Johannson also said AstraZeneca's board believes that a Pfizer takeover 'would create risks and uncertainties', including a potential reduction in research and development potential and capabilities; significant disruption to the delivery and value of AstraZeneca’s pipeline; a negative impact on research and development productivity and output; and a reduction in value if Pfizer's announced business segmentation were applied to AstraZeneca’s business.

Pfizer's Chairman and CEO Ian Read said the final proposal represents 'compelling and full value for AstraZeneca and that other issues raised by AstraZeneca 'do not represent material difficulties'.

'We are excited at the opportunity to create a scientific powerhouse, delivering great benefits to patients and science in the UK and across the globe,' he said.
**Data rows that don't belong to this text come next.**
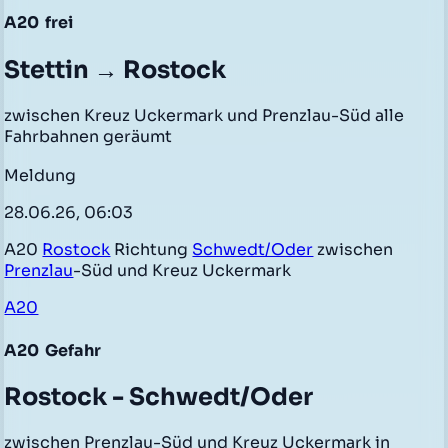
A20
frei
Stettin → Rostock
zwischen Kreuz Uckermark und Prenzlau-Süd alle
Fahrbahnen geräumt
Meldung
28.06.26, 06:03
A20
Rostock
Richtung
Schwedt/Oder
zwischen
Prenzlau
-Süd und Kreuz Uckermark
A20
A20
Gefahr
Rostock - Schwedt/Oder
zwischen Prenzlau-Süd und Kreuz Uckermark in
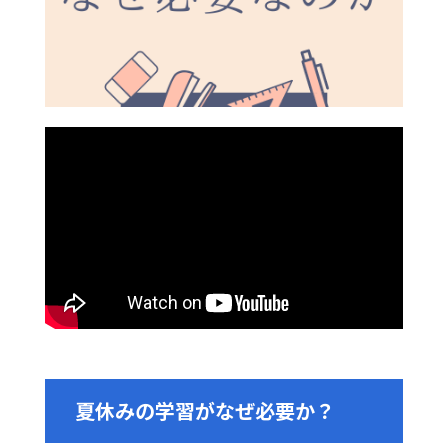
夏休みの学習がなぜ必要か？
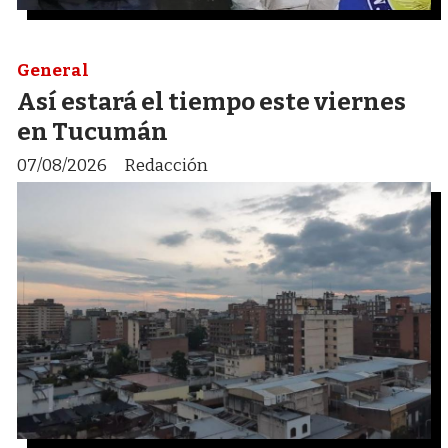
General
Así estará el tiempo este viernes
en Tucumán
07/08/2026
Redacción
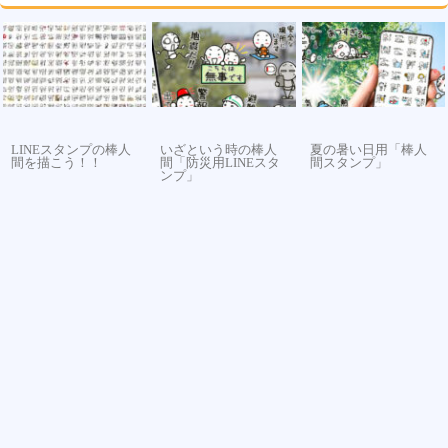
LINEスタンプの棒人
いざという時の棒人
夏の暑い日用「棒人
間を描こう！！
間「防災用LINEスタ
間スタンプ」
ンプ」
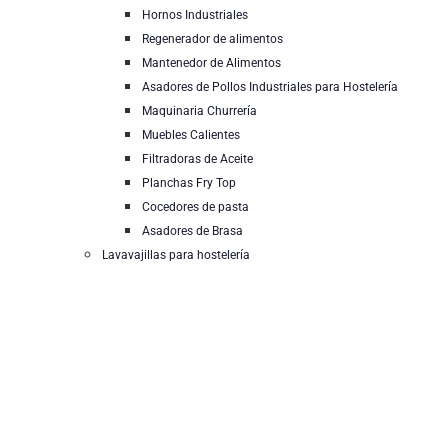
Hornos Industriales
Regenerador de alimentos
Mantenedor de Alimentos
Asadores de Pollos Industriales para Hostelería
Maquinaria Churrería
Muebles Calientes
Filtradoras de Aceite
Planchas Fry Top
Cocedores de pasta
Asadores de Brasa
Lavavajillas para hostelería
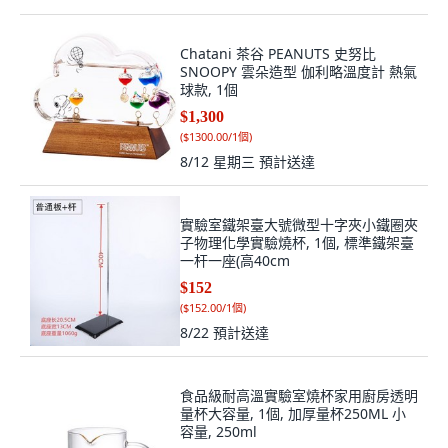
Chatani 茶谷 PEANUTS 史努比
SNOOPY 雲朵造型 伽利略溫度計 熱氣
球款, 1個
$1,300
(
$1300.00/1個
)
8/12 星期三
預計送達
實驗室鐵架臺大號微型十字夾小鐵圈夾
子物理化學實驗燒杯, 1個, 標準鐵架臺
一杆一座(高40cm
$152
(
$152.00/1個
)
8/22
預計送達
食品級耐高溫實驗室燒杯家用廚房透明
量杯大容量, 1個, 加厚量杯250ML 小
容量, 250ml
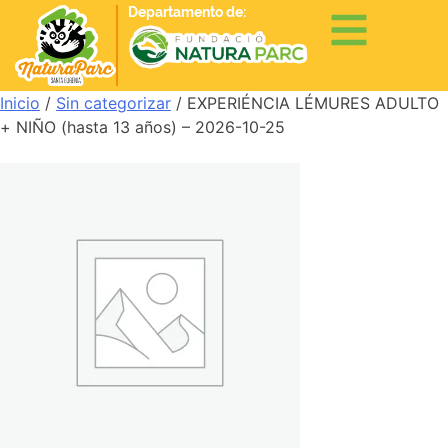
Departamento de:
Inicio
/
Sin categorizar
/ EXPERIÉNCIA LÉMURES ADULTO
+ NIÑO (hasta 13 años) – 2026-10-25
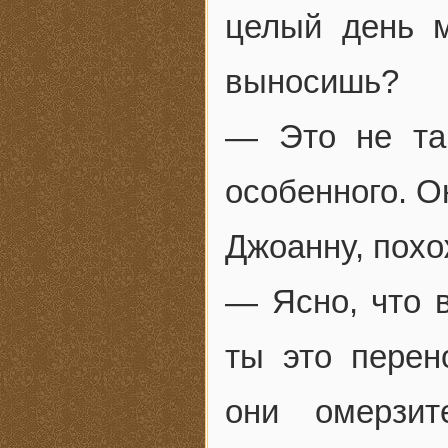
целый день 
выносишь?
— Это не та
особенного. 
Джоанну, похо
— Ясно, что в
ты это перен
они омерзи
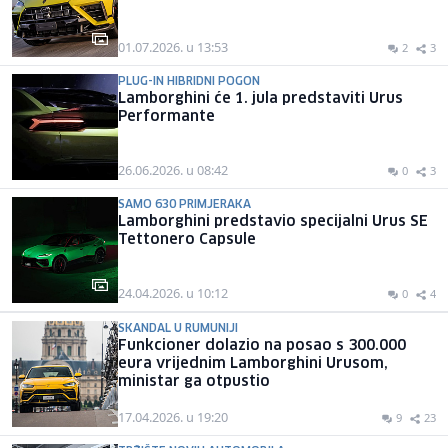
01.07.2026. u 13:53
2
3
PLUG-IN HIBRIDNI POGON
Lamborghini će 1. jula predstaviti Urus
Performante
26.06.2026. u 08:42
0
3
SAMO 630 PRIMJERAKA
Lamborghini predstavio specijalni Urus SE
Tettonero Capsule
24.04.2026. u 10:12
0
4
SKANDAL U RUMUNIJI
Funkcioner dolazio na posao s 300.000
eura vrijednim Lamborghini Urusom,
ministar ga otpustio
17.04.2026. u 19:20
9
23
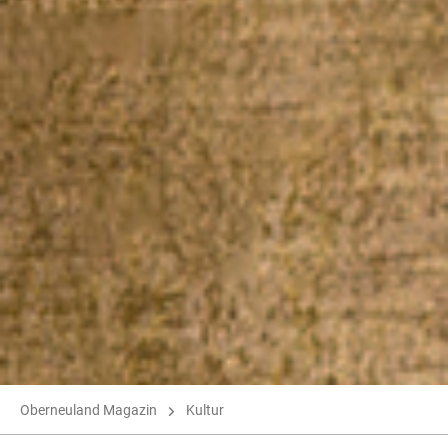
Oberneuland Magazin
Kultur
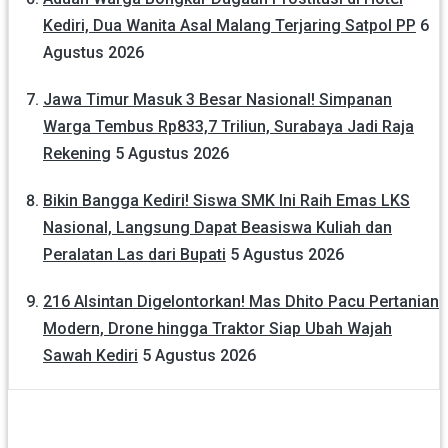
Kediri, Dua Wanita Asal Malang Terjaring Satpol PP
6
Agustus 2026
Jawa Timur Masuk 3 Besar Nasional! Simpanan
Warga Tembus Rp833,7 Triliun, Surabaya Jadi Raja
Rekening
5 Agustus 2026
Bikin Bangga Kediri! Siswa SMK Ini Raih Emas LKS
Nasional, Langsung Dapat Beasiswa Kuliah dan
Peralatan Las dari Bupati
5 Agustus 2026
216 Alsintan Digelontorkan! Mas Dhito Pacu Pertanian
Modern, Drone hingga Traktor Siap Ubah Wajah
Sawah Kediri
5 Agustus 2026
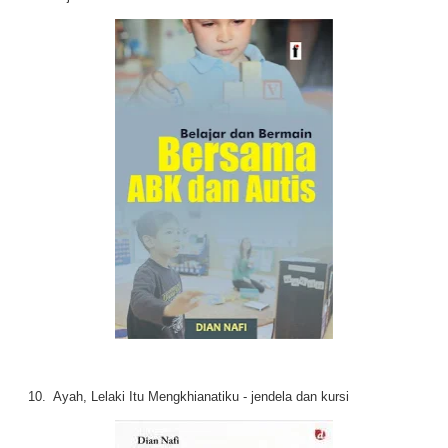
10. Ayah, Lelaki Itu Mengkhianatiku - jendela dan kursi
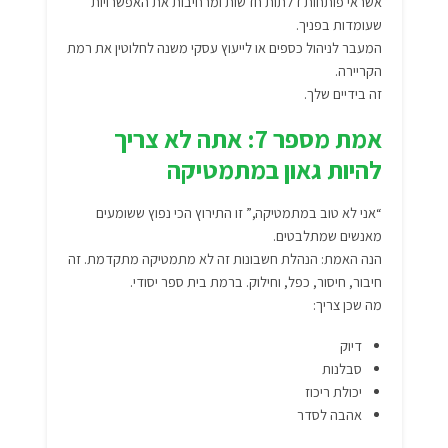
אשראי פותחות דלתות חדשות ומרחיבות את האפשרויות
שעומדות בפניך.
המעבר לניהול כספים או לייעוץ עסקי משנה לחלוטין את רמת
הקריירה.
זה בידיים שלך.
אמת מספר 7: אתה לא צריך
להיות גאון במתמטיקה
“אני לא טוב במתמטיקה,” זו התירוץ הכי נפוץ ששומעים
מאנשים שמתלבטים.
הנה האמת: הנהלת חשבונות זה לא מתמטיקה מתקדמת. זה
חיבור, חיסור, כפל, וחילוק. ברמת בית ספר יסודי.
מה שכן צריך:
דיוק
סבלנות
יכולת ריכוז
אהבה לסדר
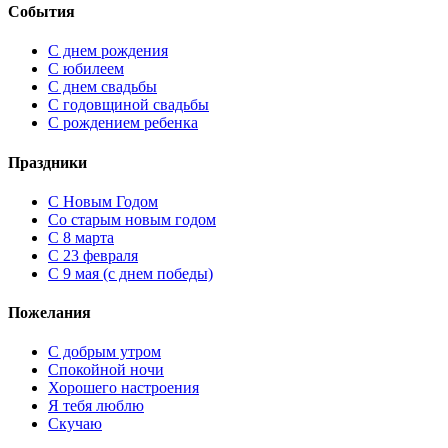
События
С днем рождения
С юбилеем
С днем свадьбы
С годовщиной свадьбы
С рождением ребенка
Праздники
C Новым Годом
Cо старым новым годом
С 8 марта
С 23 февраля
С 9 мая (с днем победы)
Пожелания
С добрым утром
Спокойной ночи
Хорошего настроения
Я тебя люблю
Скучаю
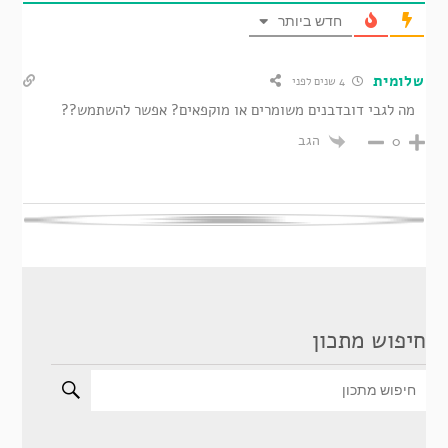
חדש ביותר
שלומית
4 שנים לפני
מה לגבי דובדבנים משומרים או מוקפאים? אפשר להשתמש??
הגב
0
חיפוש מתכון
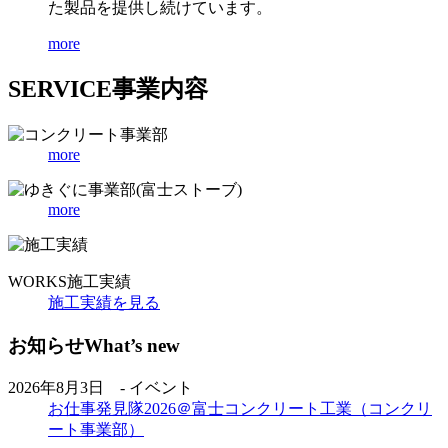
た製品を提供し続けています。
more
SERVICE
事業内容
more
more
WORKS
施工実績
施工実績を見る
お知らせ
What’s new
2026年8月3日 - イベント
お仕事発見隊2026＠富士コンクリート工業（コンクリ
ート事業部）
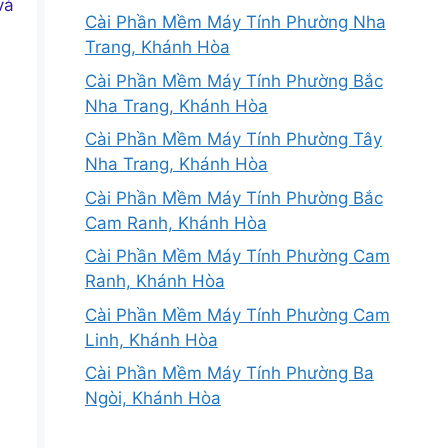
và
Cài Phần Mềm Máy Tính Phường Nha
Trang, Khánh Hòa
Cài Phần Mềm Máy Tính Phường Bắc
Nha Trang, Khánh Hòa
Cài Phần Mềm Máy Tính Phường Tây
Nha Trang, Khánh Hòa
Cài Phần Mềm Máy Tính Phường Bắc
Cam Ranh, Khánh Hòa
Cài Phần Mềm Máy Tính Phường Cam
Ranh, Khánh Hòa
Cài Phần Mềm Máy Tính Phường Cam
Linh, Khánh Hòa
Cài Phần Mềm Máy Tính Phường Ba
Ngòi, Khánh Hòa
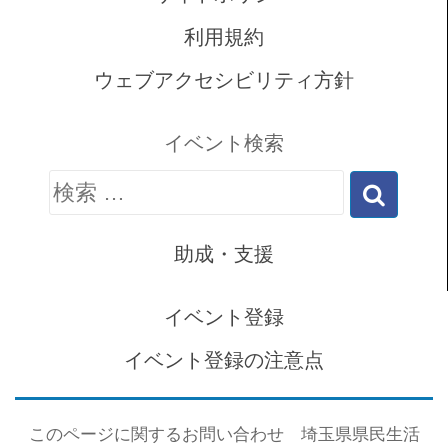
利用規約
ウェブアクセシビリティ方針
イベント検索
検
索:
助成・支援
イベント登録
イベント登録の注意点
このページに関するお問い合わせ 埼玉県県民生活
'We believe that the benefits to all stakeholders can only be maximised through cooperative engagement between both companies.'

Pfizer has until 26 May to persuade AstraZeneca to begin a 'meaningful engagement with Pfizer' and extend the period for negotiating a possible deal.

Under the final proposal, Pfizer and AstraZeneca shareholders would own approximately 74% and 26%, respectively, of the combined company.

Pfizer has confirmed that it will not make a hostile bid directly to AstraZeneca shareholders and will only announce a firm intention to make an offer with the recommendation of the board of directors of AstraZeneca.